Custom Log Types

Overview

Panther allows users to define their own log types by adding a Custom Log Type entry. Custom Log Types are identified by a Custom. prefix in their name and can be used wherever a 'native' Log Type is used:

  • You can use a Custom Log Type when onboarding data through SQS or S3

  • You can write Rules for these Log Types.

  • You can query the data in Data Explorer. Panther will create a new table for the Custom Log Type, once you onboard a source that uses it.

  • You can query the data through Indicator Search

Limitations

Panther currently only supports JSON logs as input to Custom Log Types. Support for other log formats (i.e. CSV, text) will be added in the future.

Currently Panther does not allow editing of Custom Log Types. Changing the schema of a Log Type requires extensive checks and possibly a migration of log tables. This will be allowed in the future once all corner cases are dealt with.

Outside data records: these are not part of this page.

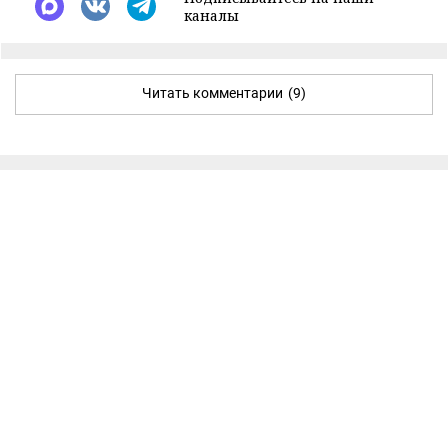
каналы
Читать комментарии
(9)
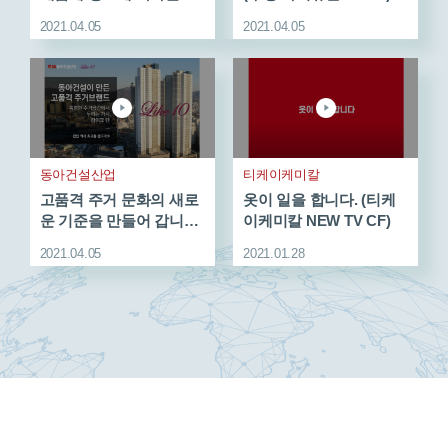
남기업!
2021.04.05
2021.04.05
동아건설산업
티케이케미칼
고품격 주거 문화의 새로
옷이 일을 합니다. (티케
운 기준을 만들어 갑니다.
이케미칼 NEW TV CF)
(동아건설산업 TV CF)
2021.04.05
2021.01.28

The only editing action allowed for a Custom Log Type is 'Delete' and this only succeeds if no Source is using it. Deleting a Custom Log Type does not affect any data already stored in the data lake. All data is still queryable through Data Explorer or Indicator Search. To provide this, Panther has to reserve the name of a Custom Log Type even after it has been deleted. Adding another one with the same name will fail with a conflict.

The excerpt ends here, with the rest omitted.